Come Adempiere al Proprio Dharma

Per poter abbracciare pienamente e comprendere a fondo il proprio Dharma spesso ci vogliono tanti anni. Occorre condurre un viaggio introspettivo anche per capire chi siamo e cosa vogliamo davvero. Un viaggio nel sé che la meditazione ci aiuta a fare senza alcun condizionamento esterno. Spesso lo scopo può sopraggiungere col tempo. Chi diventa genitore, istintivamente, diventa anche protettivo nei confronti dei figli che approcciano ad un mondo sofferente e pieno di insidie. Spesso il dharma si svolge nei momenti di servizio quotidiano ai nostri genitori o alle persone che sono un nostro punto di riferimento e ci guida all’amore e alla gratitudine. Mentre pensiamo al nostro scopo, pensiamo al ruolo che svolgiamo per la nostra famiglia, per la comunità e per il mondo. Tutti noi dovremmo chiederci: come posso servire? La risposta a questa domanda coincide proprio con il nostro Dharma.

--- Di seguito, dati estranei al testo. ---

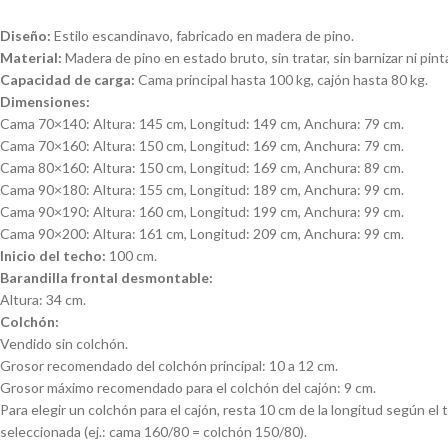
Diseño:
Estilo escandinavo, fabricado en madera de pino.
Material:
Madera de pino en estado bruto, sin tratar, sin barnizar ni pinta
Capacidad de carga:
Cama principal hasta 100 kg, cajón hasta 80 kg.
Dimensiones:
Cama 70×140: Altura: 145 cm, Longitud: 149 cm, Anchura: 79 cm.
Cama 70×160: Altura: 150 cm, Longitud: 169 cm, Anchura: 79 cm.
Cama 80×160: Altura: 150 cm, Longitud: 169 cm, Anchura: 89 cm.
Cama 90×180: Altura: 155 cm, Longitud: 189 cm, Anchura: 99 cm.
Cama 90×190: Altura: 160 cm, Longitud: 199 cm, Anchura: 99 cm.
Cama 90×200: Altura: 161 cm, Longitud: 209 cm, Anchura: 99 cm.
Inicio del techo:
100 cm.
Barandilla frontal desmontable:
Altura: 34 cm.
Colchón:
Vendido sin colchón.
Grosor recomendado del colchón principal: 10 a 12 cm.
Grosor máximo recomendado para el colchón del cajón: 9 cm.
Para elegir un colchón para el cajón, resta 10 cm de la longitud según el
seleccionada (ej.: cama 160/80 = colchón 150/80).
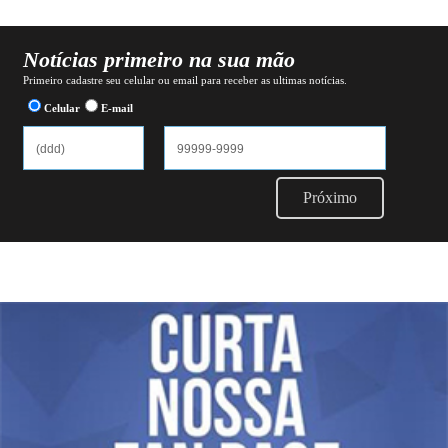
Notícias primeiro na sua mão
Primeiro cadastre seu celular ou email para receber as ultimas notícias.
Celular
E-mail
Próximo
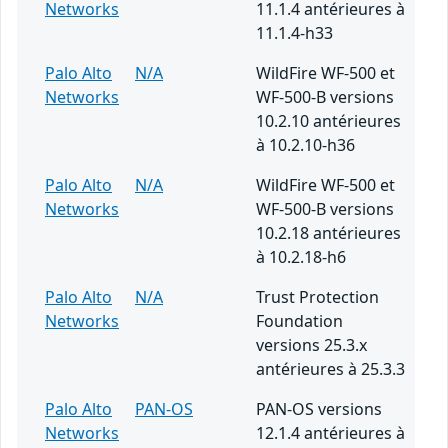
Networks
11.1.4 antérieures à
11.1.4-h33
Palo Alto
N/A
WildFire WF-500 et
Networks
WF-500-B versions
10.2.10 antérieures
à 10.2.10-h36
Palo Alto
N/A
WildFire WF-500 et
Networks
WF-500-B versions
10.2.18 antérieures
à 10.2.18-h6
Palo Alto
N/A
Trust Protection
Networks
Foundation
versions 25.3.x
antérieures à 25.3.3
Palo Alto
PAN-OS
PAN-OS versions
Networks
12.1.4 antérieures à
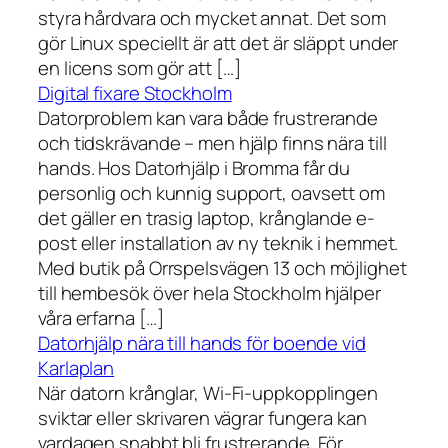
styra hårdvara och mycket annat. Det som
gör Linux speciellt är att det är släppt under
en licens som gör att […]
Digital fixare Stockholm
Datorproblem kan vara både frustrerande
och tidskrävande – men hjälp finns nära till
hands. Hos Datorhjälp i Bromma får du
personlig och kunnig support, oavsett om
det gäller en trasig laptop, krånglande e-
post eller installation av ny teknik i hemmet.
Med butik på Orrspelsvägen 13 och möjlighet
till hembesök över hela Stockholm hjälper
våra erfarna […]
Datorhjälp nära till hands för boende vid
Karlaplan
När datorn krånglar, Wi-Fi-uppkopplingen
sviktar eller skrivaren vägrar fungera kan
vardagen snabbt bli frustrerande. För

Gli Equivoci Sul Concetto di Dharma

La parola “Dharma” è stata usata in modo improprio in India dagli ultimi 1.500 a 2.000 anni perché le persone hanno iniziato a usare Dharma nel senso di una religione o setta. Tuttavia, il Dharma è universale ed eterno. Il Dharma non è buddista, cristiano, indù, giainista, ebraico, musulmano, ecc. Queste sono tutte religioni o sette diverse. Nei tempi antichi, il Dharma comprendeva le leggi universali della natura, applicabili a tutti. Anche oggi ci imbattiamo nel Dharma usato in questo senso. Dharma non ha nulla a che fare con nessuna religione, ma significa la natura del fuoco. Come può il fuoco essere buddista, cristiano, indù, musulmano, parsi o sikh? Il fuoco è fuoco.

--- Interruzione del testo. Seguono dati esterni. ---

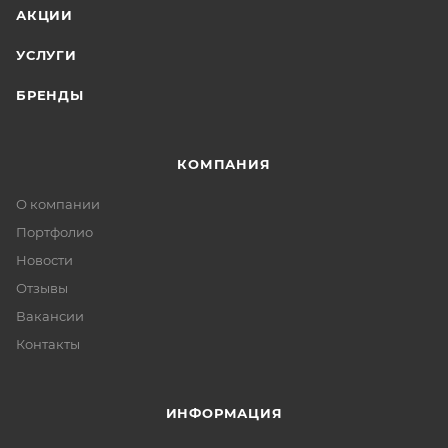
АКЦИИ
УСЛУГИ
БРЕНДЫ
КОМПАНИЯ
О компании
Портфолио
Новости
Отзывы
Вакансии
Контакты
ИНФОРМАЦИЯ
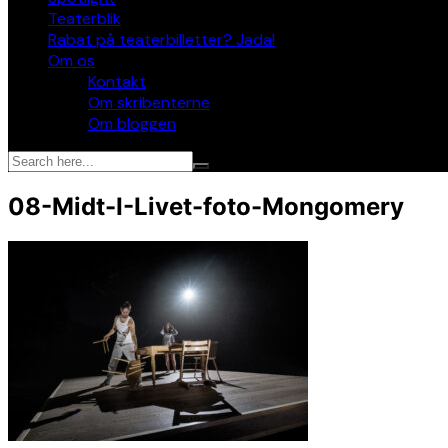
Teaterblik
Rabat på teaterbilletter? Jada!
Om os
Kontakt
Om skribenterne
Om bloggen
08-Midt-I-Livet-foto-Mongomery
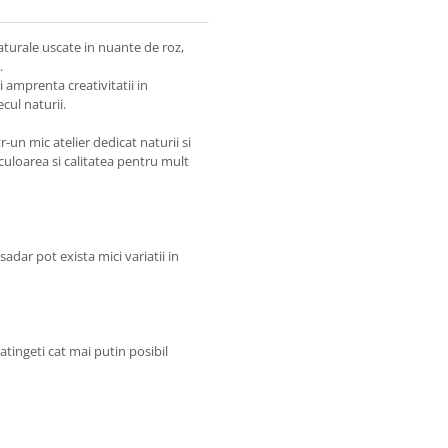
aturale uscate in nuante de roz,
.
i amprenta creativitatii in
cul naturii.
tr-un mic atelier dedicat naturii si
a culoarea si calitatea pentru mult
adar pot exista mici variatii in
e atingeti cat mai putin posibil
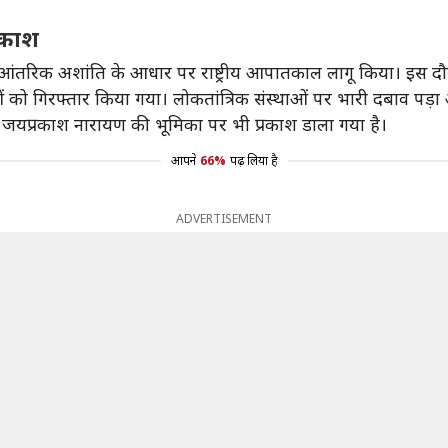
रकाश
ने आंतरिक अशांति के आधार पर राष्ट्रीय आपातकाल लागू किया। इस द
को गिरफ्तार किया गया। लोकतांत्रिक संस्थाओं पर भारी दबाव पड़ा औ
 जयप्रकाश नारायण की भूमिका पर भी प्रकाश डाला गया है।
आपने
66%
पढ़ लिया है
ADVERTISEMENT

Allo stesso modo, il ghiaccio è ghiaccio. Il Dharma del ghiaccio è essere freddo e far raffreddare. Questa è la natura del ghiaccio, che è universale ed eterno. Allo stesso modo, quando una persona sviluppa negatività come rabbia, avversione, gelosia e animosità, prova sensazioni spiacevoli e diventa infelice. Né la negatività mentale né la miseria che ne deriva possono essere definite cristiane, induiste, buddiste o giainisti. Questa è la natura delle contaminazioni mentali: rendere infelici.